Kennady Diamonds reported that it has discovered the first kimberlite at the Kennady North diamond project. The company identified new kimberlite at a geophysical target situated in Faraday Lake that is on trend between the Kelvin and Faraday kimberlites.
The company drilled an incline hole from shore that cut kimberlite at about 47 m of down-hole depth and this hole has continuously intercepted kimberlite towards the present depth of about 169 m. Kennedy has halted the drill program to study the drill hole and the campaign will restart and continue till the hole leaves kimberlite.

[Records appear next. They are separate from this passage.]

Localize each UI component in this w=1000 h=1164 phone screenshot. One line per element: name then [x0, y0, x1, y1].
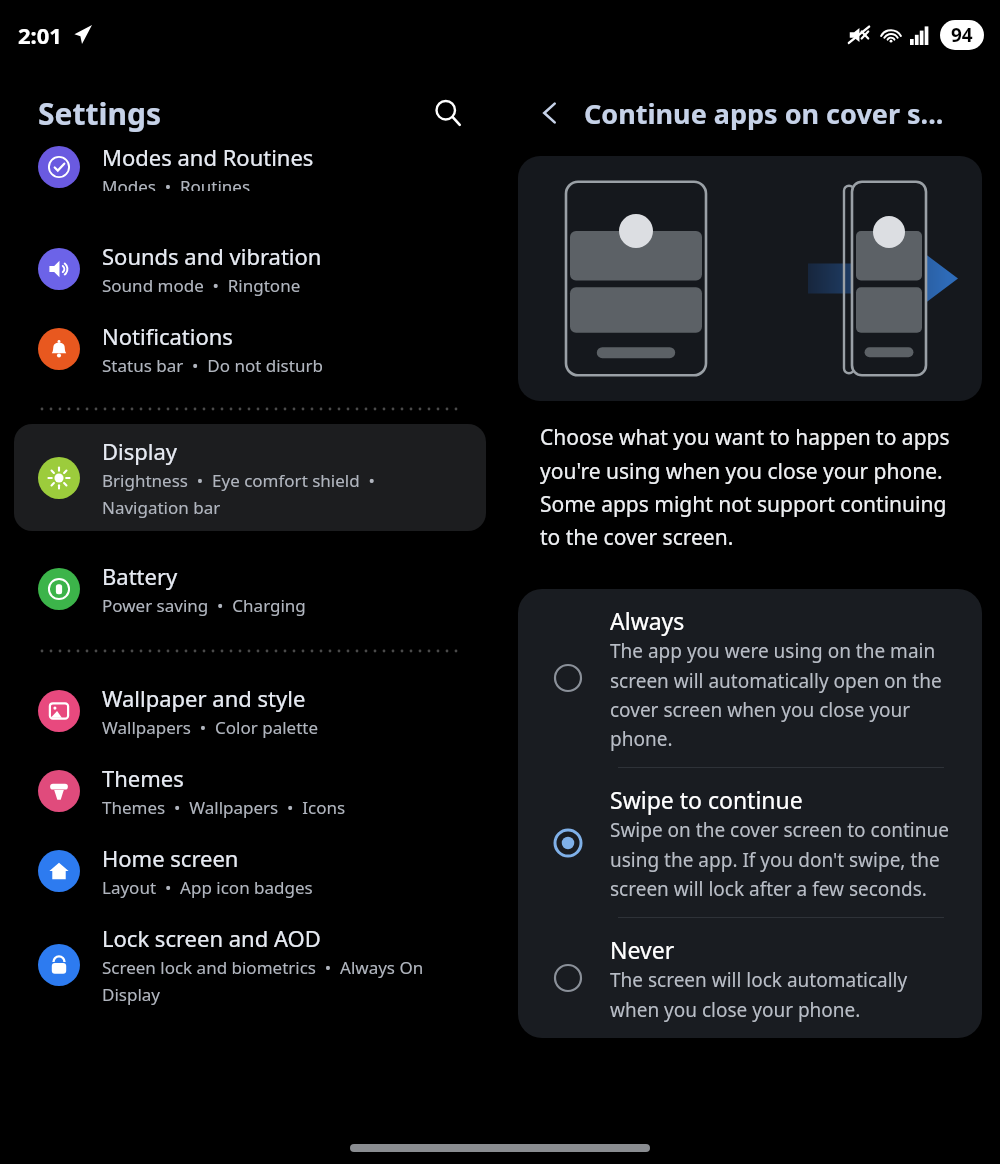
button[interactable]: Home screen: [0, 831, 500, 911]
staticText: Settings: [38, 93, 161, 134]
staticText: Wallpaper and style: [102, 683, 306, 713]
staticText: Sound mode • Ringtone: [102, 274, 301, 297]
button[interactable]: Always: [518, 589, 982, 767]
button[interactable]: Swipe to continue: [518, 768, 982, 917]
button[interactable]: Battery: [0, 531, 500, 629]
button[interactable]: Sounds and vibration: [0, 229, 500, 309]
staticText: 2:01: [18, 20, 62, 50]
staticText: Continue apps on cover s...: [584, 95, 944, 132]
staticText: Swipe on the cover screen to continue us…: [610, 817, 954, 901]
staticText: Screen lock and biometrics • Always On D…: [102, 956, 424, 1006]
staticText: Layout • App icon badges: [102, 876, 313, 899]
button[interactable]: Never: [518, 918, 982, 1038]
staticText: Never: [610, 934, 675, 965]
staticText: Wallpapers • Color palette: [102, 716, 319, 739]
staticText: Themes • Wallpapers • Icons: [102, 796, 346, 819]
button[interactable]: Back: [528, 91, 572, 135]
staticText: The screen will lock automatically when …: [610, 967, 954, 1022]
button[interactable]: Notifications: [0, 309, 500, 389]
button[interactable]: Modes and Routines: [0, 156, 500, 229]
staticText: Status bar • Do not disturb: [102, 354, 323, 377]
staticText: Brightness • Eye comfort shield • Naviga…: [102, 469, 375, 519]
staticText: 94: [951, 22, 973, 48]
staticText: Swipe to continue: [610, 784, 803, 815]
staticText: The app you were using on the main scree…: [610, 638, 954, 751]
staticText: Choose what you want to happen to apps y…: [540, 423, 962, 551]
button[interactable]: Lock screen and AOD: [0, 911, 500, 1018]
button[interactable]: Wallpaper and style: [0, 653, 500, 751]
staticText: Display: [102, 436, 178, 466]
staticText: Modes and Routines: [102, 142, 314, 172]
staticText: Always: [610, 605, 685, 636]
button[interactable]: Modes and Routines: [0, 130, 500, 203]
button[interactable]: Themes: [0, 751, 500, 831]
staticText: Power saving • Charging: [102, 594, 306, 617]
staticText: Home screen: [102, 843, 239, 873]
staticText: Modes • Routines: [102, 175, 251, 191]
button[interactable]: Search: [424, 89, 472, 137]
staticText: Sounds and vibration: [102, 241, 322, 271]
staticText: Themes: [102, 763, 184, 793]
staticText: Notifications: [102, 321, 233, 351]
staticText: Lock screen and AOD: [102, 923, 321, 953]
button[interactable]: Display: [14, 424, 486, 531]
staticText: Battery: [102, 561, 178, 591]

Patrick Evans, Kennady Diamonds’ Chief Executive Officer stated that the company is encouraged over the discovery of the first new kimberlite at the project within 10 days of the commencement of the summer drilling campaign. The company made an extensive intercept along a corridor, containing kimberlite, which houses popular diamond-bearing kimberlites.
As part of the 2012summer drilling campaign, the company has mobilized two drilling rigs to the Kennady North project, wherein one rig targeted drilling along the Kelvin-Faraday corridor, while the second rig targeted about 12 freshly identified high-priority geophysical target areas.
Mr. Evans commented that the company is examining fresh geophysical target areas that have close similarity to the popular kimberlites found at Kennady North and the adjacent Gahcho Kué JV between Mountain Province Diamonds and De Beers Canada. Mountain Province has discovered 55 recent geophysical target areas at the Gahcho Kué JV, in which about 40 targets have been categorized as high priority.